Number of subgroups $H$ of $\mathbb{Z}_{p^2} \times \mathbb{Z}_{p^3}$ with $|H|=p^2$ with prime $p$.
The followings are my trial.
Basically, I am trying to solve this problem via the following lemma
Let $n$ be the number of the elements of order $m$, then there are $\frac{n}{\phi(m)}$ cyclic subgroups of order $m$.
So my problem is nothing but count the number of elements of order $p^2$ in $\mathbb{Z}_{p^2} \times \mathbb{Z}_{p^3}$. i.e., Find number of $x$, $p^2 x =0$ where $x \neq 0 \in \mathbb{Z}_{p^2} \times \mathbb{Z}_{p^3}$
In $\mathbb{Z}_{p^2}$ there are $p^2$ elements such that $p^2 x'=0$ and among them $p$ elements also satisfies $px=0$. Similar thing happens in $\mathbb{Z}_{p^3}$. In this case there are $p$ elements such that $p^2 x'' =0$ and $p^2$ elements such that $px''=0$
So combine I have
$ (p^2-p)\times (p+p^2) + p \times p^2 -1 $
order $p^2$ elements with (order $p$ + order $p^2$) + order $p$ elements with order $p^2$ -1 (0,0)

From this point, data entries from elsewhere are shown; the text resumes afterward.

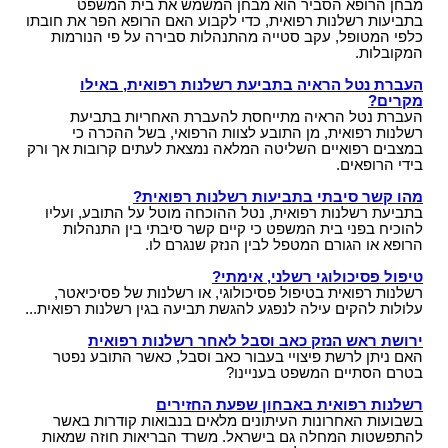
מבחן הרופא הסביר הוא מבחן המשמש את בית המשפט
בתביעות רשלנות רפואית, כדי לקבוע האם הרופא הפר את חובתו
כלפי המטופל, עקב סטייה מהתנהלות סבירה על פי הנורמות
המקובלות.
העברת נטל הראיה בתביעת רשלנות רפואית, באילו
מקרים?
העברת נטל הראיה מתייחסת להעברת האחריות בתביעת
רשלנות רפואית, מן התובע לצוות הרפואי, בשל ההכרה כי
במצבים רפואיים השליטה המלאה נמצאת לעתים קרובות אך ורק
בידי הרופאים.
מהו קשר סיבתי בתביעות רשלנות רפואית?
בתביעת רשלנות רפואית, נטל ההוכחה מוטל על התובע, ועליו
להוכיח בפני בית המשפט כי קיים קשר סיבתי בין התנהלות
הרופא או הגורם המטפל לבין הנזק שנגרם לו.
טיפול פסיכולוגי רשלני, אימתי?
רשלנות רפואית בטיפול פסיכולוגי, או רשלנות של פסיכיאטר,
עלולות להקים עילה לנפגע להגשת תביעה בגין רשלנות רפואית...
ירושת ראש הנזק כאב וסבל לאחר רשלנות רפואית
האם ניתן לרשת פיצויי בעבור כאב וסבל, כאשר התובע נפטר
בטרם הסתיים המשפט בעניינו?
רשלנות רפואית באבחון שפעת החזירים
בשבועות האחרונות העיתונים מלאים בנבואות קודרות באשר
להתפשטות המחלה גם בישראל. משרד הבריאות חוזה שמאות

Am I correct? How one can correctly count the number of $p^2$ in $\mathbb{Z}_{p^2} \times \mathbb{Z}_{p^3}$?
Best Answer
Since , $\mathbb{Z}_{p^2}\times \mathbb{Z}_{p^3}$ is abelian, so, all subgroups must be abelian .
So, first we count the number of cyclic subgroups of order $p^2$ , then abelian subgroups of order $p^2$ which are not cyclic .
If $(a,b)$ be element of $\mathbb{Z}_{p^2}\times \mathbb{Z}_{p^3}$ of order $p^2$
That mean , $|(a,b)|=lcm\{|a|,|b|\}=p^2$ , where , $|a|,|b|$ are order of $a,b$ in $\mathbb{Z}_{p^2}$ ,$\mathbb{Z}_{p^3}$ respectively.
Possible formations are , $lcm\{1,p^{2}\},lcm\{p,p^{2}\},lcm\{p^{2},p^{2}\},lcm\{p^{2},p\},lcm\{p^{2},1\}$
In the case, $lcm\{1,p^{2}\}$ , the number of element of order $1$ in $\mathbb{Z}_{p^2}$ is $1$ And , the number of element of order $p^2$ in $\mathbb{Z}_{p^3}$ is $\phi (p^{2})=p(p-1)$
Number of elements $(a,b)$ in the case of $lcm\{1,p^{2}\}$ is $1\times p(p-1)=p(p-1)$
Similarly, Number of elements $(a,b)$ in the case of $lcm\{p,p^{2}\}$ is $(p-1)\times p(p-1)=p(p-1)^{2}$
Number of elements $(a,b)$ in the case of $lcm\{p^{2},p^{2}\}$ is $p(p-1)\times p(p-1)=p^{2}(p-1)^{2}$
Number of elements $(a,b)$ in the case of $lcm\{p^{2},p\}$ is $ p(p-1) \times (p-1)=p(p-1)^{2}$
Number of elements $(a,b)$ in the case of $lcm\{p^{2},1\}$ is $ p(p-1) \times 1 =p(p-1)$
So, total number of elements of order $p^2$ is $p(p-1)+p(p-1)^{2}+p^{2}(p-1)^{2}+p(p-1)^{2}+p(p-1)= p^{2}(p^{2}-1)$
According to your lemma, number of cyclic subgroups of order $p^2$ is $\frac{p^{2}(p^{2}-1)}{\phi(p^2)}=p(p+1)$
Clearly the subgroups other than these cyclic subgroups can't contain an element of order $p^2$
So, abelian subgroups other than the cyclic subgroups of order $p^2$ must be of form $A\times B $ where $A , B$ are subgroups of order $p$.
Clearly, that kind of subgroup in $\mathbb{Z}_{p^2}\times \mathbb{Z}_{p^3}$ is only $\mathbb{Z}_{p}\times \mathbb{Z}_{p}$, ( as , there is only one $p$- order subgroup in both $\mathbb{Z}_{p^2}, \mathbb{Z}_{p^3}$)